近畿地方整備局によるインフラDXの取り組みについて紹介されている国交省近畿地方整備局のウェブサイトがあります。

近畿インフラDX通信2023年4月号誌内、立命館大学の建山和由教授が「インフラDX推進のための二つの要点」と題する記事中で、なんと弊社の取組をご紹介くださりました!

i-ConstructionやCIM活用などDXを推進させ、施工をデジタルツインで進めるべく日々社内で試行錯誤しておりますところを、建山教授にこうして評価していただけて大変光栄で励みになります。

 

記事の中では、インフラDX推進の二つの要点として、ICT導入の目的の明確化、技術者の意識改革を挙げておられます。この二つのポイントについては、弊社の中でも常日頃議論が起こる点でもあります。

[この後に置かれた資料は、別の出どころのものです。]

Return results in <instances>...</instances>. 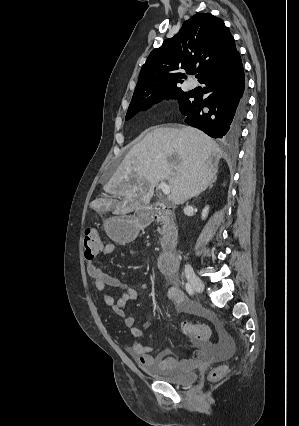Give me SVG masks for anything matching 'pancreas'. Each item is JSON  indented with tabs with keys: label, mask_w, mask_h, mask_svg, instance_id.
Masks as SVG:
<instances>
[{
	"label": "pancreas",
	"mask_w": 299,
	"mask_h": 426,
	"mask_svg": "<svg viewBox=\"0 0 299 426\" xmlns=\"http://www.w3.org/2000/svg\"><path fill=\"white\" fill-rule=\"evenodd\" d=\"M157 223H160L161 227H158V232L160 234H165L168 229L174 228V219L168 216H159L157 218Z\"/></svg>",
	"instance_id": "pancreas-1"
}]
</instances>
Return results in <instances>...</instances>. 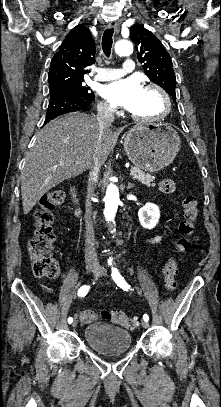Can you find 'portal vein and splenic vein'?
<instances>
[{
	"mask_svg": "<svg viewBox=\"0 0 221 407\" xmlns=\"http://www.w3.org/2000/svg\"><path fill=\"white\" fill-rule=\"evenodd\" d=\"M129 175H130V176H133V175H134V171L131 170L130 173H129Z\"/></svg>",
	"mask_w": 221,
	"mask_h": 407,
	"instance_id": "portal-vein-and-splenic-vein-1",
	"label": "portal vein and splenic vein"
}]
</instances>
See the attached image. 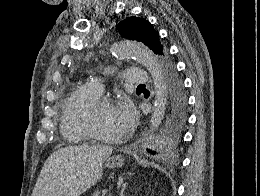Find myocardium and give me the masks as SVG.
Listing matches in <instances>:
<instances>
[{
  "label": "myocardium",
  "instance_id": "myocardium-1",
  "mask_svg": "<svg viewBox=\"0 0 260 196\" xmlns=\"http://www.w3.org/2000/svg\"><path fill=\"white\" fill-rule=\"evenodd\" d=\"M116 101L112 98L109 97H102L98 98L96 101H94L87 112V116L84 119L82 126L95 138L105 141V142H117L121 141L124 138L123 134L120 135H113V134H108L105 132H101L97 129L95 125V116L97 112L106 106L115 104Z\"/></svg>",
  "mask_w": 260,
  "mask_h": 196
}]
</instances>
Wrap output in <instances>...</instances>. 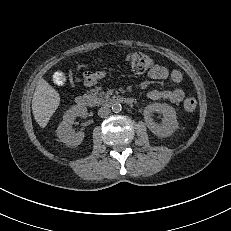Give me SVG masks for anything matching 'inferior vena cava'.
Returning a JSON list of instances; mask_svg holds the SVG:
<instances>
[{"instance_id": "obj_1", "label": "inferior vena cava", "mask_w": 231, "mask_h": 231, "mask_svg": "<svg viewBox=\"0 0 231 231\" xmlns=\"http://www.w3.org/2000/svg\"><path fill=\"white\" fill-rule=\"evenodd\" d=\"M110 108L108 106H102L99 110H98V115L101 118H105L110 114Z\"/></svg>"}]
</instances>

たしかにICTが外注せずに自社で自由に活用できるようになるにつれて、油断するとICTの活用自体が目的として先行してしまいそうになることがあります。UAVやレーザースキャナーを活用して手間と時間を掛ければかける程点群データの品質は向上します。下手すると計測のための作業を増やしてしまって目的化しそうになることもあります。

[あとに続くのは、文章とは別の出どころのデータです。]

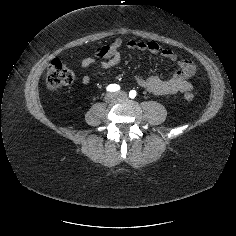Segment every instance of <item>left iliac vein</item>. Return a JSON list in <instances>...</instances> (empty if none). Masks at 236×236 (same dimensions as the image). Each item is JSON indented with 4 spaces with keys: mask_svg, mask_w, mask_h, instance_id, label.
Returning a JSON list of instances; mask_svg holds the SVG:
<instances>
[{
    "mask_svg": "<svg viewBox=\"0 0 236 236\" xmlns=\"http://www.w3.org/2000/svg\"><path fill=\"white\" fill-rule=\"evenodd\" d=\"M117 98L125 99L127 97V93L125 91H120L116 94Z\"/></svg>",
    "mask_w": 236,
    "mask_h": 236,
    "instance_id": "4c4485c4",
    "label": "left iliac vein"
}]
</instances>
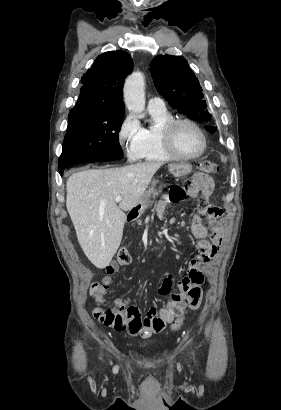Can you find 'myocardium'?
Masks as SVG:
<instances>
[{
	"mask_svg": "<svg viewBox=\"0 0 281 410\" xmlns=\"http://www.w3.org/2000/svg\"><path fill=\"white\" fill-rule=\"evenodd\" d=\"M179 124H189L200 133L203 144L201 150L197 154L185 155L179 152L175 147L173 142V132ZM161 139L167 152L175 159L180 160H194L201 157L205 153L208 145L207 135L204 129L196 121L190 118H172L169 120L161 129Z\"/></svg>",
	"mask_w": 281,
	"mask_h": 410,
	"instance_id": "obj_1",
	"label": "myocardium"
}]
</instances>
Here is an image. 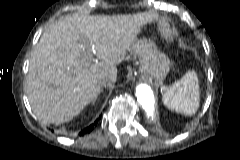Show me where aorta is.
Segmentation results:
<instances>
[{"instance_id":"aorta-1","label":"aorta","mask_w":240,"mask_h":160,"mask_svg":"<svg viewBox=\"0 0 240 160\" xmlns=\"http://www.w3.org/2000/svg\"><path fill=\"white\" fill-rule=\"evenodd\" d=\"M136 97L147 119H151L155 112V98L151 87L147 84H139L136 88Z\"/></svg>"}]
</instances>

しかし、自社でやっているとはいえ、計測に掛けられるコストや時間は無限ではありません。ICT活用を何のためにやっているのか、目的を明確化してそれを達成する手段として、最小限で割り切るケースも必要だと感じます。

DX推進の意識については、どんなにICT活用が普及した社内の中でも技術者によって差が出るところかと思いますし、弊社もその例外でありません。工事単体でどこまでICTを活用するかは、技術者のさじ加減かと感じますし、ICTが無くても施工ができる技術者の能力は、社内全体がICTに偏りすぎなくてそれもバランスとして必要に感じます。

ただ、生産年齢人口は、2050年には今より30%近く減少します。将来確実に訪れる問題を克服するには、ICT活用工事として国や都道府県が発注してくれている今が、DX推進の体制を整えるための好機です。